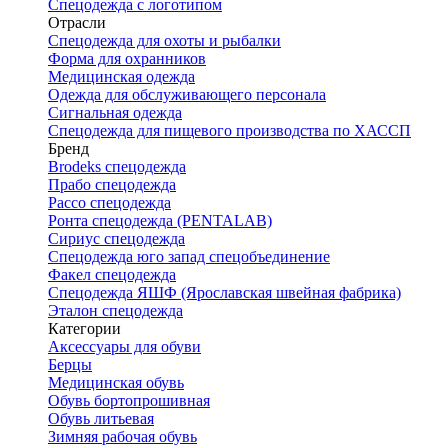
Спецодежда с логотипом
Отрасли
Спецодежда для охоты и рыбалки
Форма для охранников
Медицинская одежда
Одежда для обслуживающего персонала
Сигнальная одежда
Спецодежда для пищевого производства по ХАССП
Бренд
Brodeks спецодежда
Прабо спецодежда
Рассо спецодежда
Ронта спецодежда (PENTALAB)
Сириус спецодежда
Спецодежда юго запад спецобъединение
Факел спецодежда
Спецодежда ЯШФ (Ярославская швейная фабрика)
Эталон спецодежда
Категории
Аксессуары для обуви
Берцы
Медицинская обувь
Обувь бортопрошивная
Обувь литьевая
Зимняя рабочая обувь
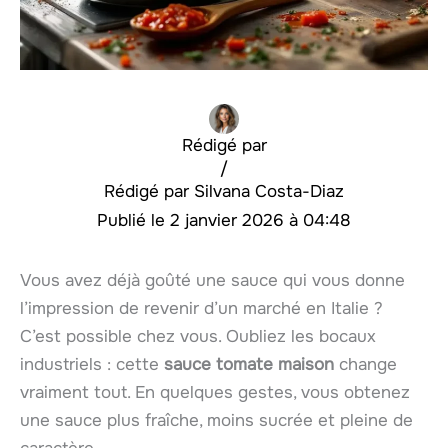
Rédigé par
/
Silvana Costa-Diaz
2 janvier 2026 à 04:48
Vous avez déjà goûté une sauce qui vous donne
l’impression de revenir d’un marché en Italie ?
C’est possible chez vous. Oubliez les bocaux
industriels : cette
sauce tomate maison
change
vraiment tout. En quelques gestes, vous obtenez
une sauce plus fraîche, moins sucrée et pleine de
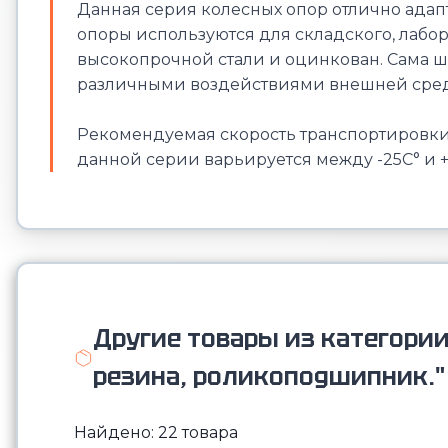
Данная серия колесных опор отлично адап
опоры используются для складского, лабор
высокопрочной стали и оцинкован. Сама ши
различными воздействиями внешней сред
Рекомендуемая скорость транспортировки 
данной серии варьируется между -25С° и 
Другие товары из категори
резина, роликоподшипник."
Найдено: 22 товара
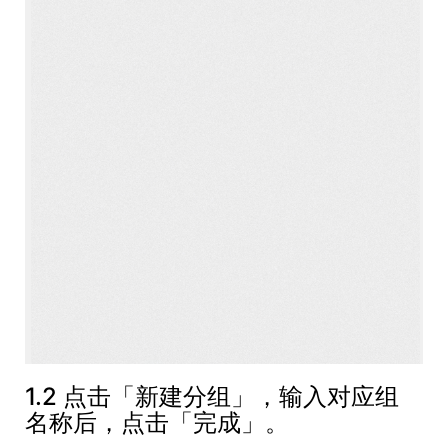
1.2 点击「新建分组」，输入对应组
名称后，点击「完成」。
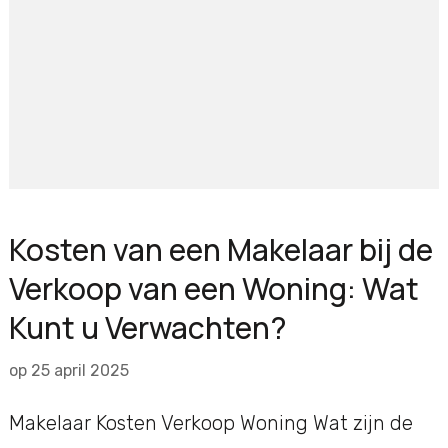
Kosten van een Makelaar bij de
Verkoop van een Woning: Wat
Kunt u Verwachten?
op
25 april 2025
Makelaar Kosten Verkoop Woning Wat zijn de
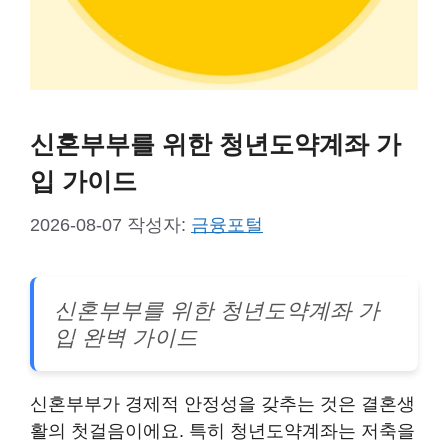
신혼부부를 위한 청년도약계좌 가
입 가이드
2026-08-07
작성자:
금융포털
신혼부부를 위한 청년도약계좌 가
입 완벽 가이드
신혼부부가 경제적 안정성을 갖추는 것은 결혼생
활의 첫걸음이에요. 특히 청년도약계좌는 저축을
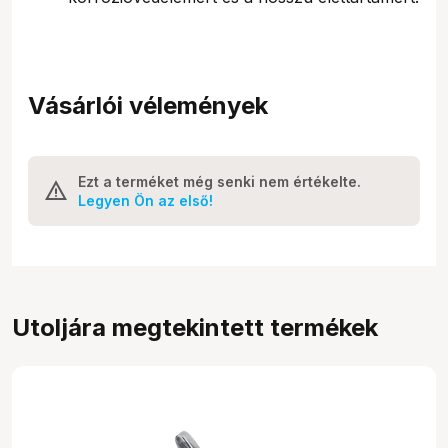
Vásárlói vélemények
Ezt a terméket még senki nem értékelte.
Legyen Ön az első!
Utoljára megtekintett termékek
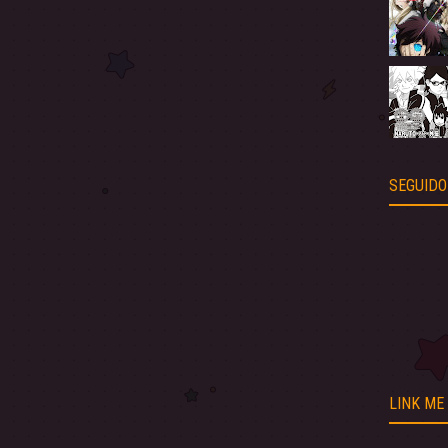
SEGUIDO
LINK ME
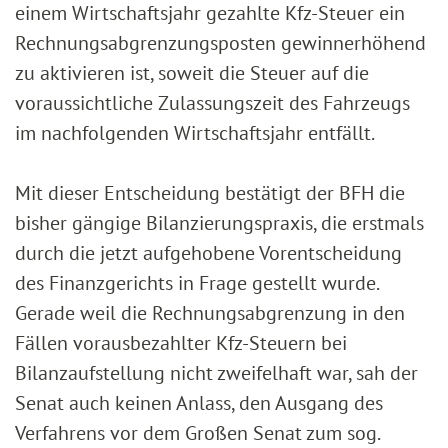
einem Wirtschaftsjahr gezahlte Kfz-Steuer ein
Rechnungsabgrenzungsposten gewinnerhöhend
zu aktivieren ist, soweit die Steuer auf die
voraussichtliche Zulassungszeit des Fahrzeugs
im nachfolgenden Wirtschaftsjahr entfällt.
Mit dieser Entscheidung bestätigt der BFH die
bisher gängige Bilanzierungspraxis, die erstmals
durch die jetzt aufgehobene Vorentscheidung
des Finanzgerichts in Frage gestellt wurde.
Gerade weil die Rechnungsabgrenzung in den
Fällen vorausbezahlter Kfz-Steuern bei
Bilanzaufstellung nicht zweifelhaft war, sah der
Senat auch keinen Anlass, den Ausgang des
Verfahrens vor dem Großen Senat zum sog.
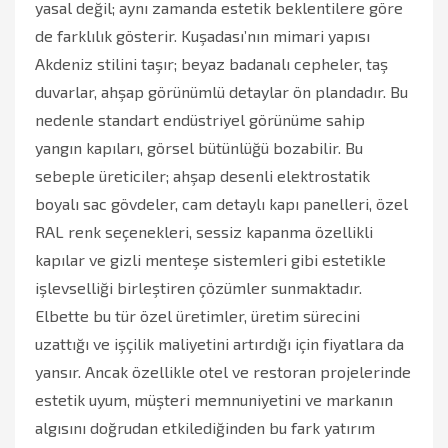
yasal değil; aynı zamanda estetik beklentilere göre
de farklılık gösterir. Kuşadası’nın mimari yapısı
Akdeniz stilini taşır; beyaz badanalı cepheler, taş
duvarlar, ahşap görünümlü detaylar ön plandadır. Bu
nedenle standart endüstriyel görünüme sahip
yangın kapıları, görsel bütünlüğü bozabilir. Bu
sebeple üreticiler; ahşap desenli elektrostatik
boyalı sac gövdeler, cam detaylı kapı panelleri, özel
RAL renk seçenekleri, sessiz kapanma özellikli
kapılar ve gizli menteşe sistemleri gibi estetikle
işlevselliği birleştiren çözümler sunmaktadır.
Elbette bu tür özel üretimler, üretim sürecini
uzattığı ve işçilik maliyetini artırdığı için fiyatlara da
yansır. Ancak özellikle otel ve restoran projelerinde
estetik uyum, müşteri memnuniyetini ve markanın
algısını doğrudan etkilediğinden bu fark yatırım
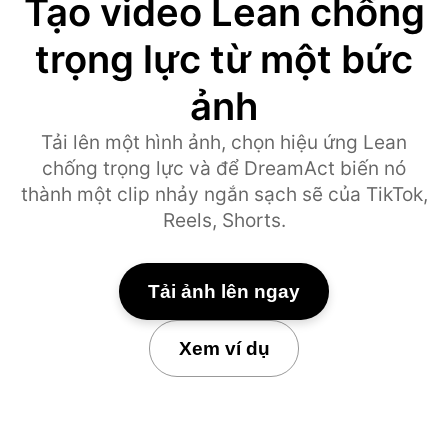
Tạo video Lean chống
trọng lực từ một bức
ảnh
Tải lên một hình ảnh, chọn hiệu ứng Lean
chống trọng lực và để DreamAct biến nó
thành một clip nhảy ngắn sạch sẽ của TikTok,
Reels, Shorts.
Tải ảnh lên ngay
Xem ví dụ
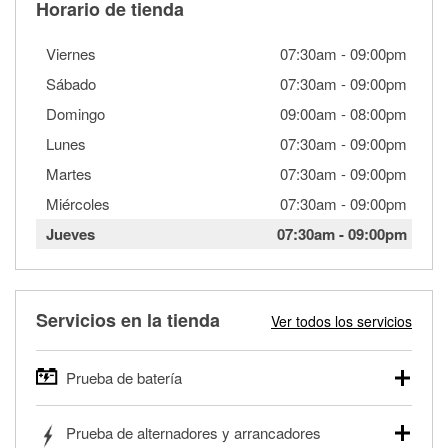
Horario de tienda
Viernes
07:30am
-
09:00pm
Sábado
07:30am
-
09:00pm
Domingo
09:00am
-
08:00pm
Lunes
07:30am
-
09:00pm
Martes
07:30am
-
09:00pm
Miércoles
07:30am
-
09:00pm
Jueves
07:30am
-
09:00pm
Servicios en la tienda
Ver todos los servicios
Prueba de batería
O'Reilly Auto Parts ofrece pruebas gratis de baterías para
Prueba de alternadores y arrancadores
autos, camionetas, SUVs, vehículos comerciales y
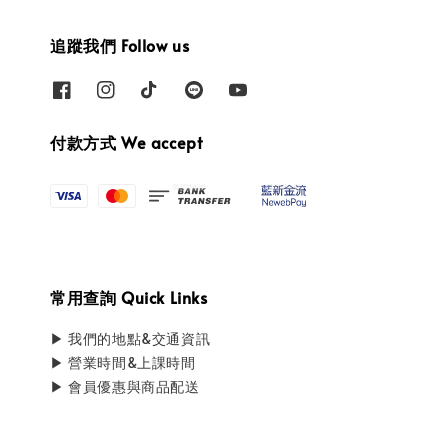
追蹤我們 Follow us
付款方式 We accept
常用查詢 Quick Links
▶ 我們的地點&交通資訊
▶ 營業時間&上課時間
▶ 會員優惠與商品配送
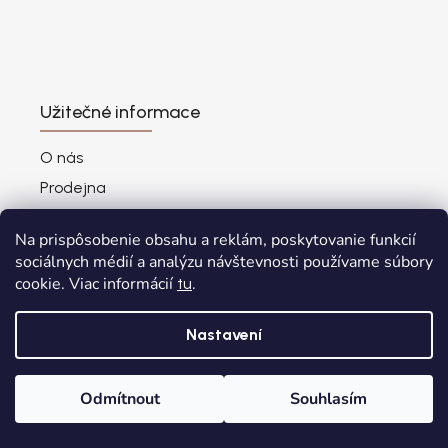
Užitečné informace
O nás
Prodejna
Výhody nákupu
Na prispôsobenie obsahu a reklám, poskytovanie funkcií
Nejčastější otázky
sociálnych médií a analýzu návštevnosti používame súbory
Věrnostní program
cookie. Viac informácií
.
tu
Vrácení – výměna zásilky přes ZÁSILKOVNU
Nastavení
Odstoupení od smlouvy
Odmítnout
Souhlasím
Domů
Kategorie
Wishlist
Košík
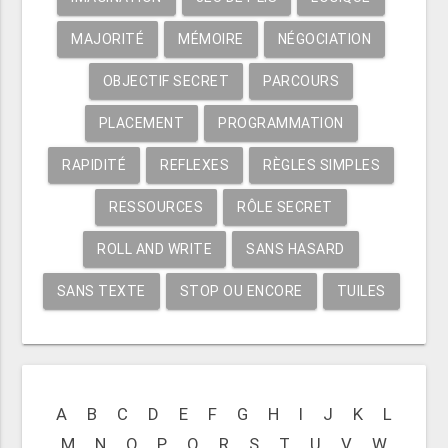
MAJORITÉ
MÉMOIRE
NÉGOCIATION
OBJECTIF SECRET
PARCOURS
PLACEMENT
PROGRAMMATION
RAPIDITÉ
REFLEXES
RÈGLES SIMPLES
RESSOURCES
RÔLE SECRET
ROLL AND WRITE
SANS HASARD
SANS TEXTE
STOP OU ENCORE
TUILES
A
B
C
D
E
F
G
H
I
J
K
L
M
N
O
P
Q
R
S
T
U
V
W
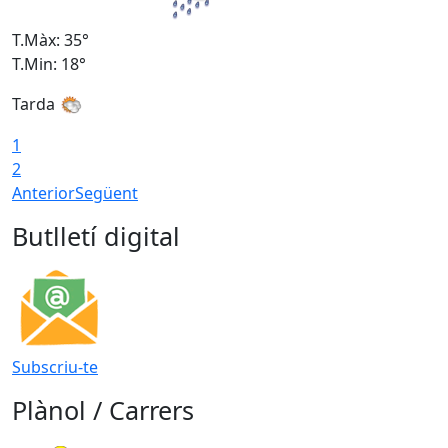
T.Màx: 35°
T
T.Min: 18°
T
Tarda
T
1
2
Anterior
Següent
Butlletí digital
Subscriu-te
Plànol / Carrers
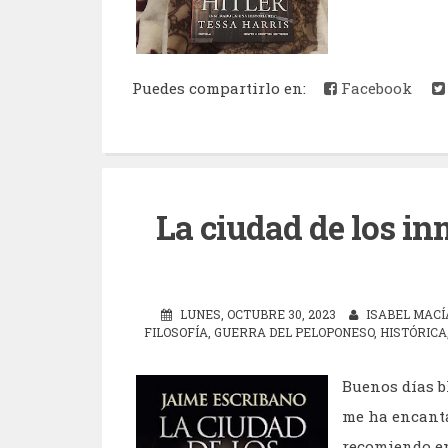
Puedes compartirlo en:
Facebook
La ciudad de los in
LUNES, OCTUBRE 30, 2023
ISABEL MACÍ
FILOSOFÍA
,
GUERRA DEL PELOPONESO
,
HISTÓRICA
Buenos días b
me ha encantad
recomiendo en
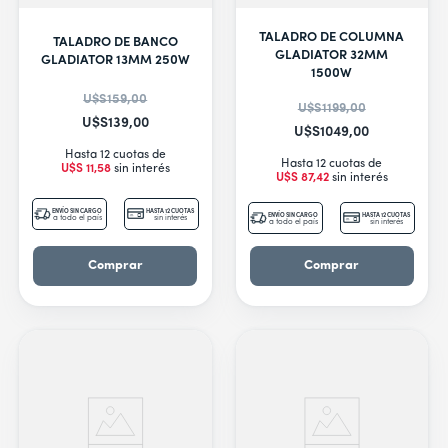
TALADRO DE COLUMNA
TALADRO DE BANCO
GLADIATOR 32MM
GLADIATOR 13MM 250W
1500W
U$S
159
,
00
U$S
1199
,
00
U$S
139
,
00
U$S
1049
,
00
Hasta 12 cuotas de
Hasta 12 cuotas de
U$S
11
,
58
sin interés
U$S
87
,
42
sin interés
ENVÍO SIN CARGO
HASTA 12 CUOTAS
ENVÍO SIN CARGO
HASTA 12 CUOTAS
a todo el país
sin interés
a todo el país
sin interés
Comprar
Comprar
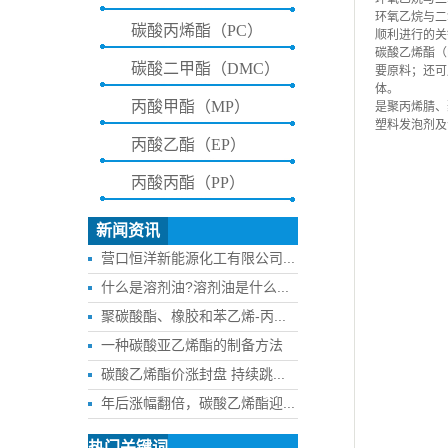
环氧乙烷与二
碳酸丙烯酯（PC）
顺利进行的关
碳酸乙烯酯（
碳酸二甲酯（DMC）
要原料；还可
体。
丙酸甲酯（MP）
是聚丙烯腈、
塑料发泡剂及
丙酸乙酯（EP）
丙酸丙酯（PP）
新闻资讯
营口恒洋新能源化工有限公司...
什么是溶剂油?溶剂油是什么...
聚碳酸酯、橡胶和苯乙烯-丙...
一种碳酸亚乙烯酯的制备方法
碳酸乙烯酯价涨封盘 持续跳...
年后涨幅翻倍，碳酸乙烯酯迎...
热门关键词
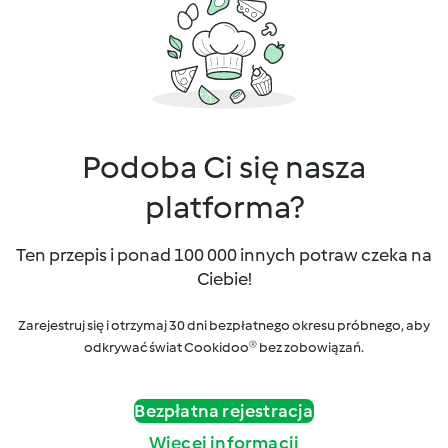
Podoba Ci się nasza
platforma?
Ten przepis i ponad 100 000 innych potraw czeka na
Ciebie!
Zarejestruj się i otrzymaj 30 dni bezpłatnego okresu próbnego, aby
odkrywać świat Cookidoo® bez zobowiązań.
Bezpłatna rejestracja
Więcej informacji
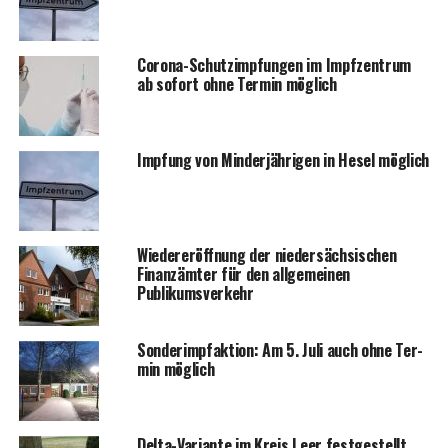
Coro­na-Schutz­imp­fun­gen im Impf­zen­trum
ab sofort ohne Ter­min möglich
Imp­fung von Min­der­jäh­ri­gen in Hesel möglich
Wie­der­eröff­nung der nie­der­säch­si­schen
Finanz­äm­ter für den all­ge­mei­nen
Publikumsverkehr
Son­der­impf­ak­ti­on: Am 5. Juli auch ohne Ter­
min möglich
Del­ta-Vari­an­te im Kreis Leer festgestellt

* * * *

_AIM OF THE TASK_.
Report every line of the material above in which "Verkoop" appears.

_EXPECTED ANSWER_.
Verkoop van een Woning: Wat
Makelaar Kosten Verkoop Woning Wat zijn de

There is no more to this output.